Sobald man anfing, sich mit dem elektrischen Strom und seiner Anwendung zu beschäftigen, bemerkte man auch deren Wärmewirkung, und frühzeitig wurden Glühversuche mit Drähten der verschiedensten Metalle, Schmelz- und Verbrennungsversuche mit Hilfe des Voltabogens ausgeführt.

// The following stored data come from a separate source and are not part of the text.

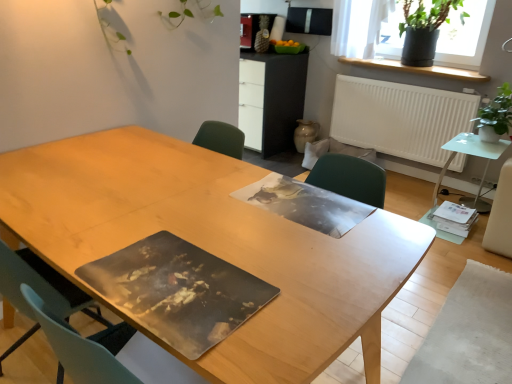 You are a GUI agent. You are given a task and a screenshot of the screen. Output one action in this format:
    pyautogui.click(x=<x>, y=<y>)
    Task: Click on the vacant area on top of white matte radiator at upper right (from a real-world perspective)
    
    Given the screenshot: What is the action you would take?
    pyautogui.click(x=402, y=79) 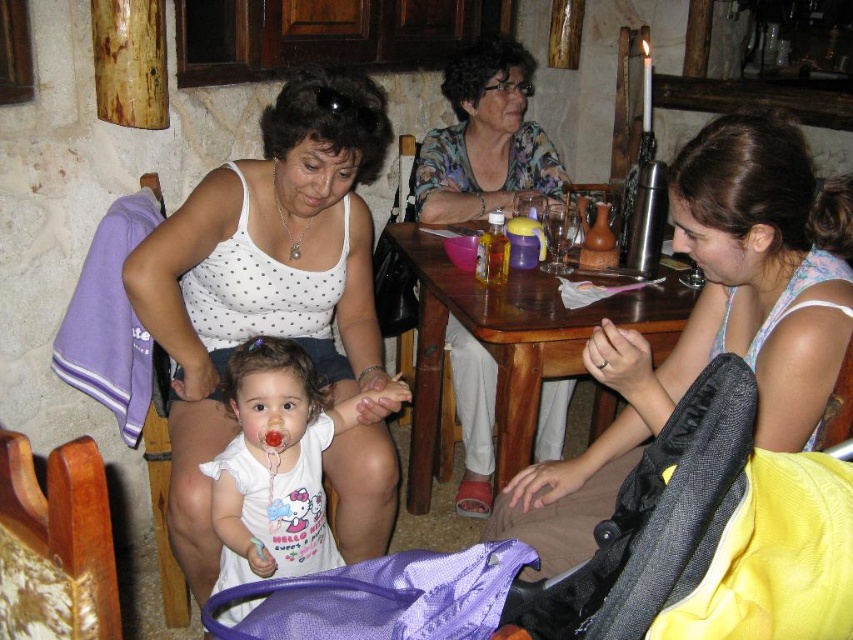 You are standing in the room and want to move from point (367,422) to point (796,179). Which direction should you move in to get closer to the second point?

You should move towards the upper left direction because point (796,179) is located in the upper left relative to point (367,422).

You are a photographer trying to capture a candid shot of the two women in the scene. Since you want to focus on the woman in the white dotted tank top at center, which object should you avoid blocking the view of with the floral fabric blouse at upper center?

The white dotted tank top at center is in front of the floral fabric blouse at upper center, so to avoid blocking the view of the white dotted tank top at center, you should ensure the floral fabric blouse at upper center does not obscure it. However, since the white dotted tank top is already in front, positioning yourself so that the floral fabric blouse at upper center is behind it would maintain the focus on the desired subject. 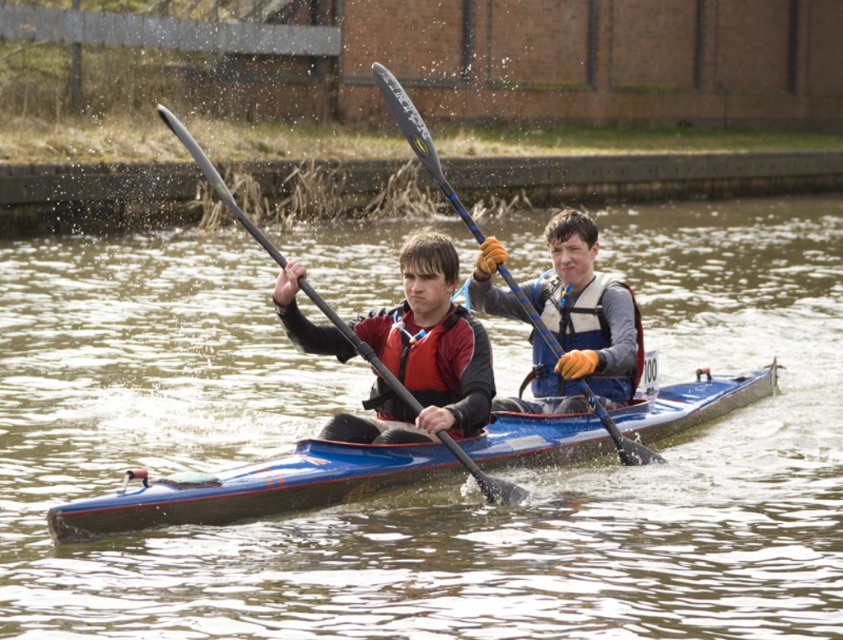 Who is higher up, brown murky water at center or matte blue kayak at center?

Positioned higher is brown murky water at center.

Who is more distant from viewer, (750, 276) or (623, 308)?

Positioned behind is point (750, 276).

You are a GUI agent. You are given a task and a screenshot of the screen. Output one action in this format:
    pyautogui.click(x=<x>, y=<y>)
    Task: Click on the brown murky water at center
    The image size is (843, 640).
    Given the screenshot: What is the action you would take?
    pyautogui.click(x=428, y=483)

Which of these two, matte red life jacket at center or gray fabric life jacket at center, stands taller?

Standing taller between the two is gray fabric life jacket at center.

Is point (416, 394) closer to camera compared to point (560, 392)?

Yes, it is in front of point (560, 392).

Identify the location of matte red life jacket at center. This screenshot has height=640, width=843. (436, 360).

Looking at this image, is matte red life jacket at center shorter than matte black paddle at left?

Yes.

How much distance is there between matte red life jacket at center and matte black paddle at left?

They are 21.38 inches apart.

Measure the distance between point (x=427, y=376) and camera.

A distance of 17.18 meters exists between point (x=427, y=376) and camera.

You are a GUI agent. You are given a task and a screenshot of the screen. Output one action in this format:
    pyautogui.click(x=<x>, y=<y>)
    Task: Click on the matte red life jacket at center
    The image size is (843, 640).
    Given the screenshot: What is the action you would take?
    pyautogui.click(x=436, y=360) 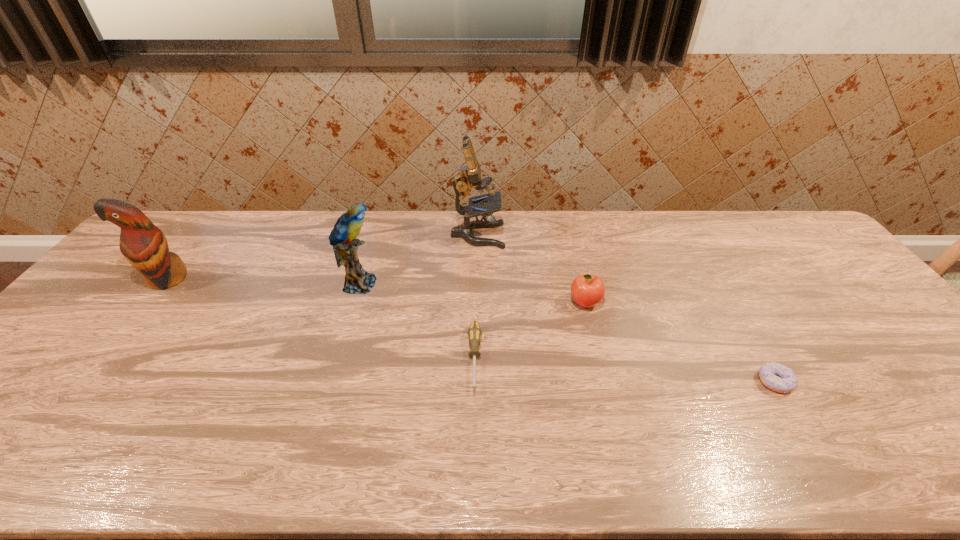 You are a GUI agent. You are given a task and a screenshot of the screen. Output one action in this format:
    pyautogui.click(x=<x>, y=<y>)
    Task: Click on the unoccupied position between the third shortest object and the microscope
    
    Given the screenshot: What is the action you would take?
    pyautogui.click(x=531, y=269)

Where is `object that is the fourth closest to the screwdriver`? The width and height of the screenshot is (960, 540). object that is the fourth closest to the screwdriver is located at coordinates (775, 376).

In order to click on object that can be found as the fifth closest to the fourth tallest object in this screenshot , I will do `click(144, 245)`.

Identify the location of vacant space that satisfies the following two spatial constraints: 1. on the face of the second object from left to right; 2. on the back side of the third shortest object. The width and height of the screenshot is (960, 540). (353, 302).

At what (x,y) coordinates should I click in order to perform the action: click on vacant space that satisfies the following two spatial constraints: 1. at the eyepieces of the farthest object; 2. on the face of the left parrot. Please return your answer as a coordinate pair (x, y). Looking at the image, I should click on (477, 279).

Find the location of a particular element. free space that satisfies the following two spatial constraints: 1. on the face of the right parrot; 2. on the right side of the third shortest object is located at coordinates (353, 302).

1839 erfanden Jacobi und Spencer die Galvanoplastik, die ihren Ursprung in der 1836 von de la Rive gemachten Beobachtung hatte, daß das auf der Kupferplatte eines Daniellschen Elements niedergeschlagene Kupfer von dieser ablösbar war und einen mikroskopisch genauen Abdruck darstellte. Bald wurde diese Entdeckung auch dazu ausgenutzt, Gegenstände aus unedlem Metall mit Edelmetall galvanisch zu überziehen, um ihnen so ein schöneres Aussehen und größere Haltbarkeit zu verleihen (Galvanostegie). Ende der 1860er Jahre begann man das von Luckow ausgearbeitete elektrolytische Verfahren zur Kupferbestimmung zu benutzen, und seitdem spielt die Elektrolyse in der analytischen Chemie eine große Rolle. Größere Bedeutung für die Technik gewann die E. erst nach der Erfindung der Dynamomaschine, die eine starke und billige Kraftquelle liefert. Man war nun imstande, auch die Wärmewirkung des elektrischen Stromes zu benutzen, und es zeigte sich, daß mittels des elektrischen Flammenbogens alle Metalloxyde durch Kohle zu Metall reduziert werden können; es ist in einer Reihe von Fällen erst auf diesem Wege möglich gewesen, reine Metalle zu erzeugen. Auch Phosphor wird auf demselben Weg aus phosphorsaurem Kalk und Kohle unter Zusatz von Sand oder Kaolin als Schlackenbilder fabriziert. Bei den Reduktionsversuchen von Metalloxyden durch Kohle im elektrischen Ofen erhielt man auch Metallkarbide, von denen das Calciumkarbid zur Bereitung von Acetylen und zur Bindung des atmosphärischen Stickstoffes benutzt wird, während das Siliciumkarbid (Karborundum) eine auf seine große Härte begründete Anwendung gefunden hat. Im elektrischen Ofen kommt neben der elektrothermischen Wirkung oft auch eine elektrolytische Wirkung zur Geltung, die zur Gewinnung von Magnesium, Kalium, Natrium und Aluminium geführt hat. Seit den 1830 er Jahren bemühte sich Becquerel um die Gewinnung von Metallen aus Lösungen mittels der Elektrolyse (s. d.), und in der Folge haben elektrolytische Verfahren in der Metallurgie große Bedeutung gewonnen (Elektrometallurgie, s. d.). 1884 nahm Höpfner ein Patent auf Neuerungen bei der Elektrolyse von Halogensalzen, und seit 1890 hat sich ein Zweig der chemischen Industrie entwickelt, der Ätzkali und Ätznatron, Pottasche und Soda, Chlor, Salzsäure, Chlorkalk, Bleichflüssigkeiten, chlorsaures Kali, Natrium- und Ammoniumpersulfat etc. liefert. Weiter liefert die E. Ozon, Knallgas (zur Erzeugung hoher Temperaturen), Bleiweiß, Zinkweiß, Chromgelb, Berlinerblau etc.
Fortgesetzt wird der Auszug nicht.